12.10.2020

Hemme et fomme Deuxième partie

Hemme et fomme

Première partie

Deuxième partie

Il se perçoit dans l'amalgame implicite des nouvelles catégories de l'appartenance sexuelle et dans la flexibilité de son acronyme, postulant une uniformité des démarches et des identités, une volonté de faire bloc, de se démarquer, par le seul fait de se voir figurer ainsi derrière la majuscule de son groupe de référence, d'un groupe imaginairement supposé, lui, homogène et créé par un rapport monolithique de chacun de ses membres à son appartenance sexuelle. Cette extensibilité large ouverte dans le + qui tente de la clore tout en révélant, peut-être à son insu, dans la volonté presque obsessionnelle "d'inclure" tout en "différenciant", l'illusion de cet émiettement presque à l'infini des catégories comme inhérent à la fuite en avant dans la fluidité, elle aussi sans borne, des appartenances.

Les pôles que représentent les entités sexuelles essentielles sont également des garde-fous contre ce danger de l'émiettement à l'infini des identités, sont des boussoles ou des phares, encore une fois, non dans lesquelles chacun est tenu de se placer mais par rapport auxquelles s'effectue son positionnement dans le travail de devenir du sujet humain.

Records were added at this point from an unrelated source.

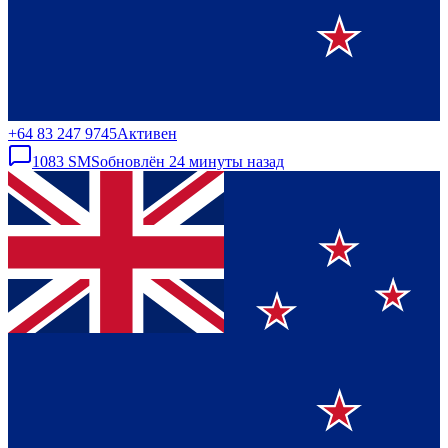
+64 83 247 9745
Активен
1083
SMS
обновлён
24 минуты назад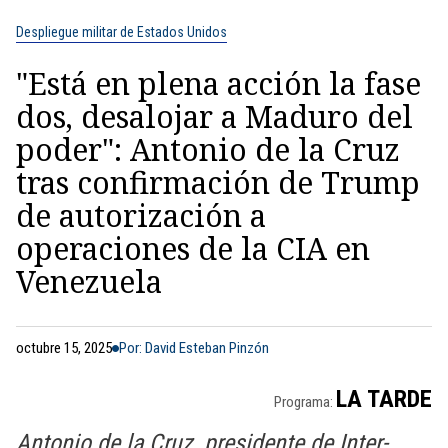
Despliegue militar de Estados Unidos
"Está en plena acción la fase
dos, desalojar a Maduro del
poder": Antonio de la Cruz
tras confirmación de Trump
de autorización a
operaciones de la CIA en
Venezuela
octubre 15, 2025
Por: David Esteban Pinzón
LA TARDE
Programa:
Antonio de la Cruz, presidente de Inter-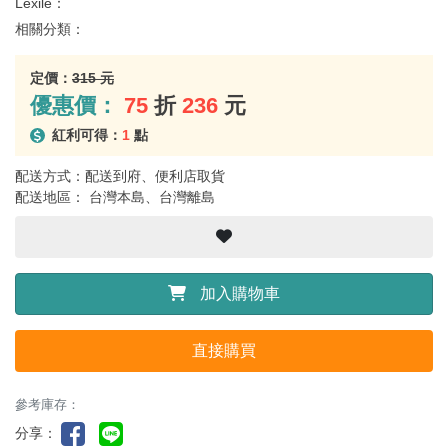
Lexile：
相關分類：
定價：
315 元
優惠價：
75
折
236
元
紅利可得：
1
點
配送方式：配送到府、便利店取貨
配送地區： 台灣本島、台灣離島
加入購物車
直接購買
參考庫存：
分享：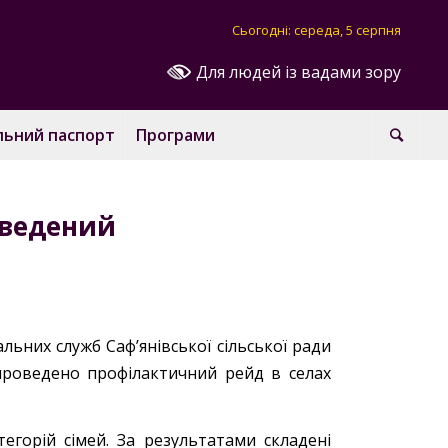
Сьогодні: середа, 5 серпня
Для людей із вадами зору
льний паспорт
Програми
оведений
льних служб Саф’янівської сільської ради
роведено профілактичний рейд в селах
егорій сімей. За результатами складені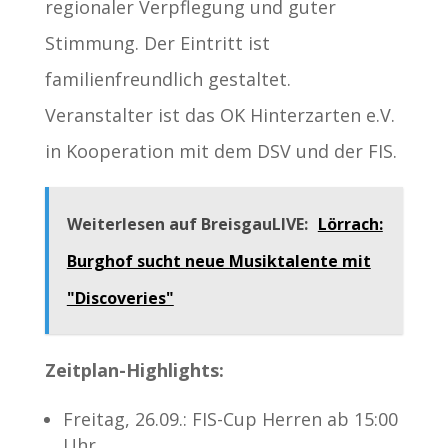
regionaler Verpflegung und guter
Stimmung. Der Eintritt ist
familienfreundlich gestaltet.
Veranstalter ist das OK Hinterzarten e.V.
in Kooperation mit dem DSV und der FIS.
Weiterlesen auf BreisgauLIVE:
Lörrach:
Burghof sucht neue Musiktalente mit
"Discoveries"
Zeitplan-Highlights:
Freitag, 26.09.: FIS-Cup Herren ab 15:00
Uhr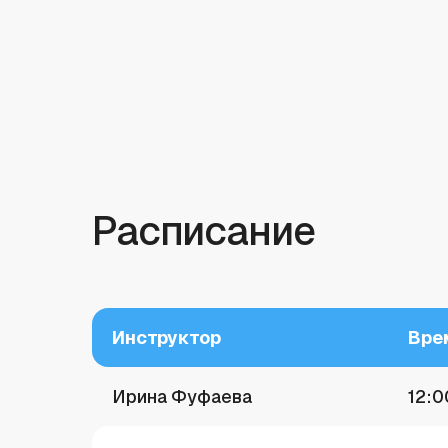
Расписание
Инструктор
Вре
Ирина Фуфаева
12:0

Les divers courants des postures culturelles progressistes contemporaines à l'égard de ce travail donnent à croire qu'il n'aurait comme moteur et comme base que la version sociale et ses représentations de ce qu'est "une" femme et de ce qu'est "un" homme, négligeant l'essence ontologique et la nature d'entité psychique constitutive de leur existence comme piliers pour l'humain  de tout processus d'appartenance et d'entendement du monde.

D'une certaine façon, sous-entendue à ces modèles comportementaux contre lesquels les mouvements dits "de libération" se placent, est postulée une possible éradication non de ces rôles seuls mais de la différence première elle-même. On retrouve par exemple cette dynamique de déni dans les postures transsexuelles et dans leur justification militante. Il est d'ailleurs probable que se sache inconsciemment l'action implicite de la supercherie, le "je sais bien mais quand même" à l'oeuvre et que la sensibilité ou plutôt la susceptibilité dans la posture victimaire et la plainte manifestées d'une façon systématique et quasi institutionnalisée pour défendre ou imposer cette reconfiguration de la réalité soit un des signes de ce savoir latent occulté.

Tout cela, donc, travaille, et intensément, tout cela heurte aussi, jusqu'à s'y fondre, les traits caractéristiques de notre époque post-moderne et son lent et douloureux avènement de l'Individu-point, de la créature auto-générée, améliorable à merci, gérée et gérante de tout ce qui la touche, intérieur comme extérieur, effleure aussi les fantasmes-réalités de la transhumanisation et des velléités d'action volontaire sur tout ce qui peut caractériser l'humain et sa faille ontogénique, vie, mort, sexe, tout soumis aux capacités sans bords de la science et de ses prolongements médico-technologiques.

Mais là où peuvent s'émettre quelques réserves sur la valeur des changements impliqués dans ce grand remue-ménage, c'est dans le cercle qui se boucle lui-même des appartenances et dans la condamnation à devoir, pour le briser, n'avoir recours qu'aux enveloppes de l'apparence.

Le mirage est là, devenu lettre, du fait que dans la quête d'une virilité comme d'une féminité enfin débarrassées de leur nature catégorielle immuable et originelle, on soit condamné à ne plus porter que les costumes de ce qu'on a voulu éliminer.

Porter des robes, serait donc la seule issue pour s'extraire de la masculinité que d'aucuns nomment "toxique", se laisser pousser les cheveux et porter des talons hauts, seraient également la seule façon d'affirmer son appartenance sexuelle, créée à main nue donc, enracinée dans nulle part par la seule volonté d'un savoir sur la vérité de son sexe que son corps lui-même trahirait et qui serait élu comme la seule manifestation de sa propre vérité et le seul savoir sur soi, tout cela enfermé en même temps, soumis encore, dans l'impératif du costume condamné à dire cette vérité, à l'arbitraire du pouvoir de l'autre dans le regard de qui désespérément chercher la validation de ce changement d'appar(ten)ance.